So, there you have the answer to that question — it is more than interest rates.

As an economist, and especially as President and CEO of the Philadelphia Fed, my goal is to ensure a stable economy that provides opportunities for everyone to grow and succeed — much as my goal as a civil engineer is to ensure a safe, reliable, and stable infrastructure which provides opportunities for all communities to grow and succeed.

But there’s also another part of my engineering background which relates directly to my work as an economist. As an economist, I look at lots and lots of data to find efficiencies and calculate risks. But, as an engineer, I am also trained to look at systems and think, “There has to be a way to make that more efficient, safer, and better.”

So, getting that square peg of economics into that round hole of engineering has been a bit of a passion of mine. During my tenure at the Philadelphia Fed, I have strived to make us a thought leader within the Federal Reserve System when it comes to issues related to understanding emerging technologies and their possible impacts on our economy.

From both the financial-services provider and consumer ends, AI and ML are both key underpinnings of the fintech revolution. So, from the standpoint of the Federal Reserve as the nation’s central bank and securer of a strong and responsive financial system, fintech is something we must watch very closely.

In fact, the Philadelphia Fed hosts an annual fintech conference, bringing together all sides of the fintech space — entrepreneurs, financial institutions, regulators, and everyone in-between — for two days of discussions and presentations of current research. Three weeks ago, we hosted the eighth annual edition of this conference, drawing nearly 1,700 total participants. In its eight years, the conference has grown to become one with a truly global reach. The thought leadership brought together under one banner is simply remarkable.

Yet, one of the evergreen questions hovering over every iteration of the Fintech Conference, and one that I ask myself, is this: “To what end?” What is the end goal of the fintech revolution?

The answer lies in how we bring these new technologies into the broader economy. Surely, AI and ML have transformative potential for our financial system. We are already seeing some of this play out in such areas such as instant payments technology, which has experienced a wide acceptance by both banking institutions and consumers across many platforms.

But, in the long run, how transformative is this payments technology? From an economic standpoint, it’s one thing to create a technology that makes it easier for an individual to tend to their personal financial accounts via their phone, but it’s another thing to create one that truly generates broad, net-positive economic change.

So, these broader issues related to growth and employment — remember that second part of our dual mandate, ‘maximum employment’ — make AI an issue of not just technological but also economic importance. And as new technologies come online, we need to understand their potential impacts so we can make the appropriate adjustments to public policy.

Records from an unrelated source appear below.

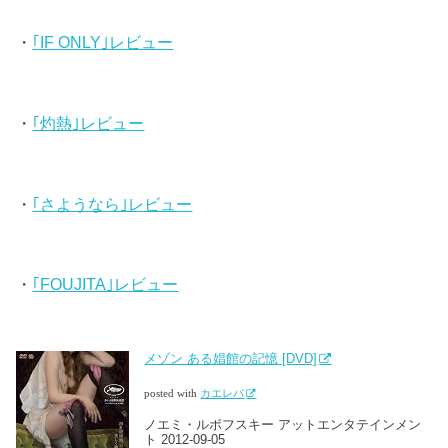
・
｢IF ONLY｣レビュー
・
｢灼熱｣レビュー
・
｢さようなら｣レビュー
・
｢FOUJITA｣レビュー
メゾン ある娼館の記憶 [DVD]
posted with
カエレバ
ノエミ・ルボフスキー アットエンタテインメン
ト 2012-09-05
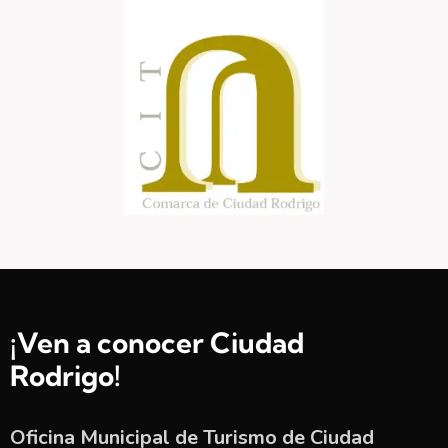
¡Ven a conocer Ciudad
Rodrigo!
Oficina Municipal de Turismo de Ciudad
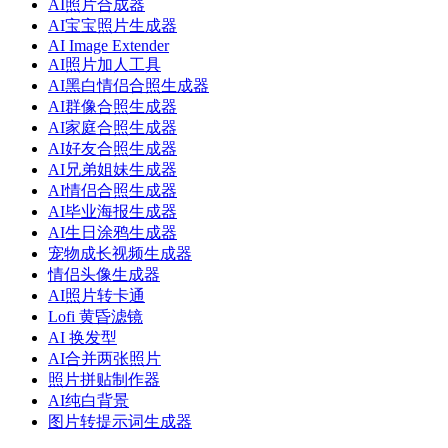
AI照片合成器
AI宝宝照片生成器
AI Image Extender
AI照片加人工具
AI黑白情侣合照生成器
AI群像合照生成器
AI家庭合照生成器
AI好友合照生成器
AI兄弟姐妹生成器
AI情侣合照生成器
AI毕业海报生成器
AI生日涂鸦生成器
宠物成长视频生成器
情侣头像生成器
AI照片转卡通
Lofi 黄昏滤镜
AI 换发型
AI合并两张照片
照片拼贴制作器
AI纯白背景
图片转提示词生成器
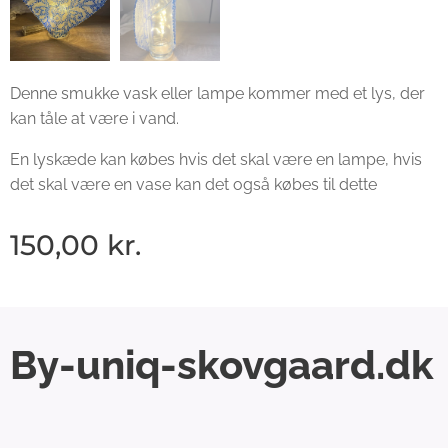
Denne smukke vask eller lampe kommer med et lys, der
kan tåle at være i vand.
En lyskæde kan købes hvis det skal være en lampe, hvis
det skal være en vase kan det også købes til dette
150,00
kr.
By-uniq-skovgaard.dk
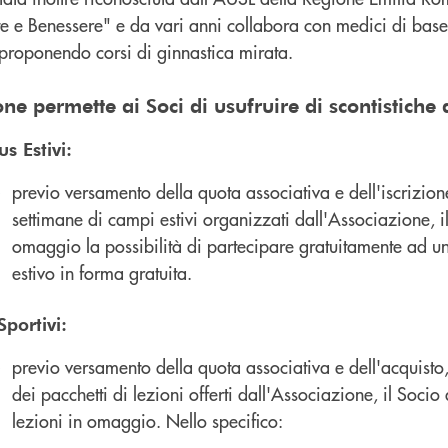
 e Benessere" e da vari anni collabora con medici di base e
 proponendo corsi di ginnastica mirata.
ne permette ai Soci di usufruire di scontistiche 
s Estivi:
previo versamento della quota associativa e dell'iscrizion
settimane di campi estivi organizzati dall'Associazione, i
omaggio la possibilità di partecipare gratuitamente ad 
estivo in forma gratuita.
Sportivi:
previo versamento della quota associativa e dell'acquisto
dei pacchetti di lezioni offerti dall'Associazione, il Socio a
lezioni in omaggio. Nello specifico:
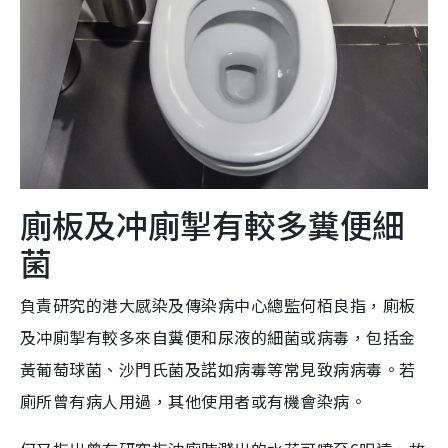
廁板及冲廁掣有較多糞便細
菌
負責研究的港大感染及傳染病中心總監何栢良指，廁板
及冲廁掣有較多來自糞便和尿液的細菌或病毒，包括金
黃葡萄球菌、沙門氏菌及諾如病毒等常見致病病毒。若
廁所曾有病人用過，其他使用者或有機會染病。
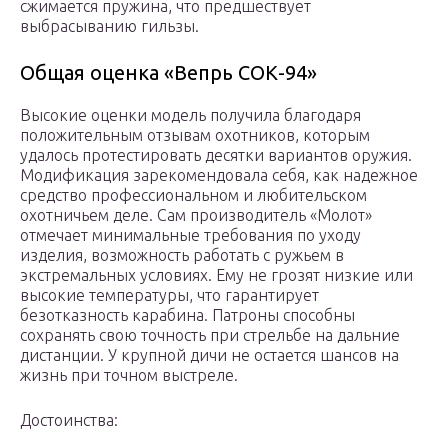
сжимается пружина, что предшествует
выбрасыванию гильзы.
Общая оценка «Вепрь СОК-94»
Высокие оценки модель получила благодаря
положительным отзывам охотников, которым
удалось протестировать десятки вариантов оружия.
Модификация зарекомендовала себя, как надежное
средство профессиональном и любительском
охотничьем деле. Сам производитель «Молот»
отмечает минимальные требования по уходу
изделия, возможность работать с ружьем в
экстремальных условиях. Ему не грозят низкие или
высокие температуры, что гарантирует
безотказность карабина. Патроны способны
сохранять свою точность при стрельбе на дальние
дистанции. У крупной дичи не остается шансов на
жизнь при точном выстреле.
Достоинства:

So, when we see these potentially game-changing technologies emerge, we must think of the regulatory environments in which they function. In other words, there is no freedom without responsibility. And, further, I would argue that partnership between technologists and regulators is ultimately good — it is good for industry and competition, it is good for users, and it is good for economic systems. In fact, I may go further than “good” to say “necessary.”

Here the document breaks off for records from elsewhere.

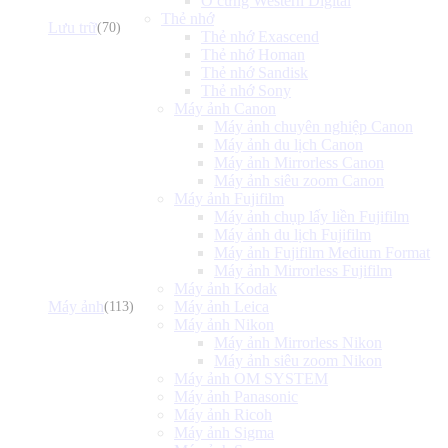
Ổ cứng Western Digital
Thẻ nhớ
Lưu trữ
(70)
Thẻ nhớ Exascend
Thẻ nhớ Homan
Thẻ nhớ Sandisk
Thẻ nhớ Sony
Máy ảnh Canon
Máy ảnh chuyên nghiệp Canon
Máy ảnh du lịch Canon
Máy ảnh Mirrorless Canon
Máy ảnh siêu zoom Canon
Máy ảnh Fujifilm
Máy ảnh chụp lấy liền Fujifilm
Máy ảnh du lịch Fujifilm
Máy ảnh Fujifilm Medium Format
Máy ảnh Mirrorless Fujifilm
Máy ảnh Kodak
Máy ảnh
Máy ảnh Leica
(113)
Máy ảnh Nikon
Máy ảnh Mirrorless Nikon
Máy ảnh siêu zoom Nikon
Máy ảnh OM SYSTEM
Máy ảnh Panasonic
Máy ảnh Ricoh
Máy ảnh Sigma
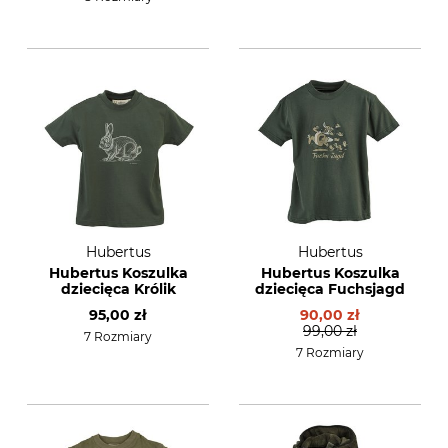
Hubertus
Hubertus
Hubertus Koszulka
Hubertus Koszulka
dziecięca Królik
dziecięca Fuchsjagd
95,00 zł
90,00 zł
99,00 zł
7 Rozmiary
7 Rozmiary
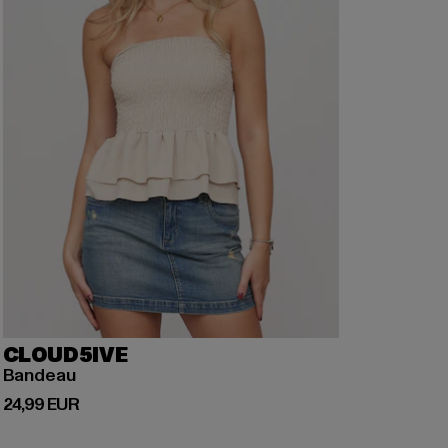
CLOUD5IVE
Bandeau
Prix courant: 24,99 EUR
24,99 EUR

The choice of whether AI has a huge positive or not-so-positive effect is not a matter of technology — it is a matter of how we, as humans, choose to use technology

Let’s look at AI, specifically, for the moment. Let’s start with a recognition that artificial intelligence is nothing new. The term itself was coined all the way back in 1955, a decade after Alan Turing employed the underlying concepts of computer science in creating his machine that cracked the German war codes and helped the Allies win World War II.

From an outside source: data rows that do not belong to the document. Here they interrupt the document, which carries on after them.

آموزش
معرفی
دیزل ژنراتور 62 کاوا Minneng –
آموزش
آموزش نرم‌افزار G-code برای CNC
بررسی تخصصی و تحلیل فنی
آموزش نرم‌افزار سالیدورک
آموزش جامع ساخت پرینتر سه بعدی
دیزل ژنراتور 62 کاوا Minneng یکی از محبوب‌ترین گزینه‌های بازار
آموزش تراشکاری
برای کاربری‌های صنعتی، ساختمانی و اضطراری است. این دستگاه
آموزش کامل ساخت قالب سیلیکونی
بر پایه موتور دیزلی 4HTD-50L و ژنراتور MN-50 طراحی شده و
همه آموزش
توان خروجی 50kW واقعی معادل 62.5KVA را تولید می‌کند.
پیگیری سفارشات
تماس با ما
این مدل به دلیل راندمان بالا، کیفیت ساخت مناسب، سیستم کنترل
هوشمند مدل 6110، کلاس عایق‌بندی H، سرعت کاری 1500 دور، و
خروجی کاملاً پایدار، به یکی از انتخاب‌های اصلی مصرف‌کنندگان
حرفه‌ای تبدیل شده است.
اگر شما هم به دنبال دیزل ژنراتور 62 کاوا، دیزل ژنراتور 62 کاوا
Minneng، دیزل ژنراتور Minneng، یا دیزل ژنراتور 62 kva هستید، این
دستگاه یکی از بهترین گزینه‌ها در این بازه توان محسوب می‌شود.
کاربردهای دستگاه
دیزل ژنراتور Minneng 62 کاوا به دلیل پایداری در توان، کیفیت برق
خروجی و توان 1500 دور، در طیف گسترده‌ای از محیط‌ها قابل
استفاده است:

Over the past nearly 70 years, popular culture has, time and again, showcased the potential net positives of AI. But let’s not overlook the potential downside that was highlighted as early as the classic 1968 movie, 2001: A Space Odyssey.

Last winter, my Philadelphia Fed colleague, Economist and Advisor Lukasz Drozd, co-authored an article for our quarterly economic journal looking at this riddle. And the article came to the following conclusion: “The concerning aspect of AI, as we see it, is that it is a major general-purpose technology with the potential to broadly and persistently tilt the incoming flow of new capital-productivity-augmenting innovations toward those that automate tasks, rather than augment the productivity of capital in previously automated tasks.”2

So, if you’ll allow me to be a little glib — creating a code-cracking machine to win a war that saves the world from despotism is one thing; creating a new app that eliminates the job of a financial services professional so you can pay back your friend for last night’s pizza over your smartphone is another.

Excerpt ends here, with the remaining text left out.